(Information supplied begins)

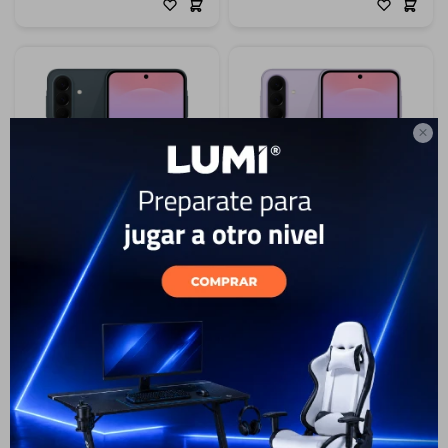

21
21
Samsung Galaxy A37 256 GB
Samsung Galaxy A37 256 GB
- Dark Green
- Violet
699
699
USD
USD
549
USD
494
549
USD
494
USD
USD
ENVÍO A TODO EL PAÍS
ENVÍO A TODO EL PAÍS
GARANTÍA: 1 AÑO
GARANTÍA: 1 AÑO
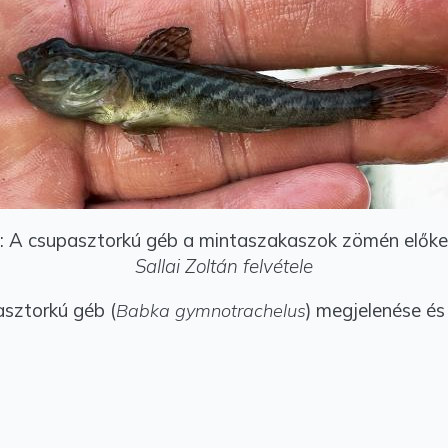
: A csupasztorkú géb a mintaszakaszok zömén előke
Sallai Zoltán felvétele
asztorkú géb (
) megjelenése és
Babka gymnotrachelus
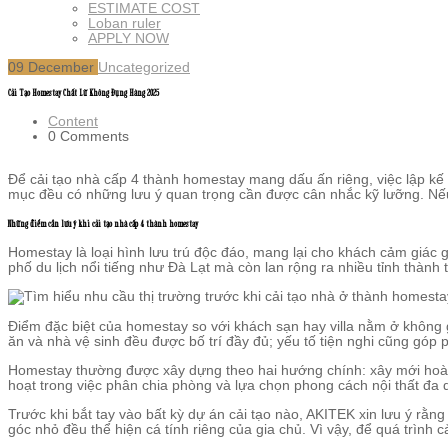
ESTIMATE COST
Loban ruler
APPLY NOW
09
December
Uncategorized
Cải Tạo Homestay Chất Lừ Không Đụng Hàng 2025
Content
0 Comments
Để cải tạo nhà cấp 4 thành homestay mang dấu ấn riêng, việc lập kế
mục đều có những lưu ý quan trọng cần được cân nhắc kỹ lưỡng. Nếu
Những điểm cần lưu ý khi cải tạo nhà cấp 4 thành homestay
Homestay là loại hình lưu trú độc đáo, mang lại cho khách cảm giác
phố du lịch nổi tiếng như Đà Lạt mà còn lan rộng ra nhiều tỉnh thành 
Điểm đặc biệt của homestay so với khách sạn hay villa nằm ở không
ăn và nhà vệ sinh đều được bố trí đầy đủ; yếu tố tiện nghi cũng góp 
Homestay thường được xây dựng theo hai hướng chính: xây mới hoàn t
hoạt trong việc phân chia phòng và lựa chọn phong cách nội thất đa 
Trước khi bắt tay vào bất kỳ dự án cải tạo nào, AKITEK xin lưu ý rằ
góc nhỏ đều thể hiện cá tính riêng của gia chủ. Vì vậy, để quá trình 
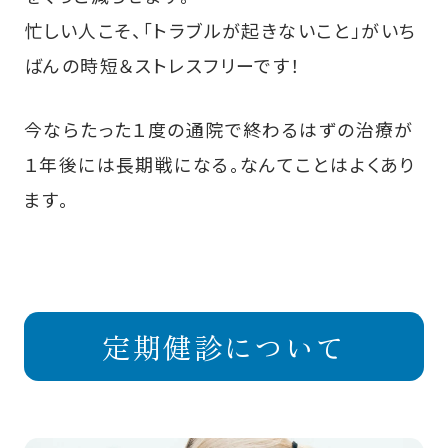
忙しい人こそ、「トラブルが起きないこと」がいち
ばんの時短＆ストレスフリーです！
今ならたった１度の通院で終わるはずの治療が
１年後には長期戦になる。なんてことはよくあり
ます。
定期健診について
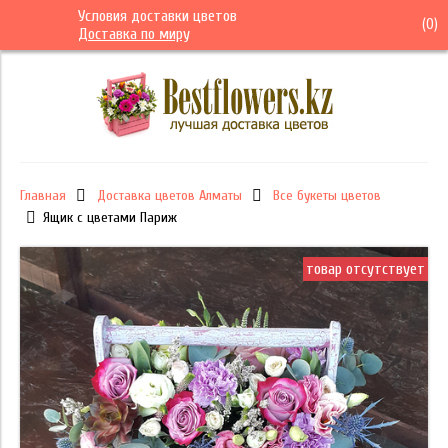
Условия доставки цветов
(
0
)
Доставка по миру
Главная
Доставка цветов Алматы
Все букеты цветов
Ящик с цветами Париж
товар отсутствует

(Information supplied ends)

• Task item:
What is the number of lines in the entries above that contain the word "việc"? Answer with that number only.

• Task output:
2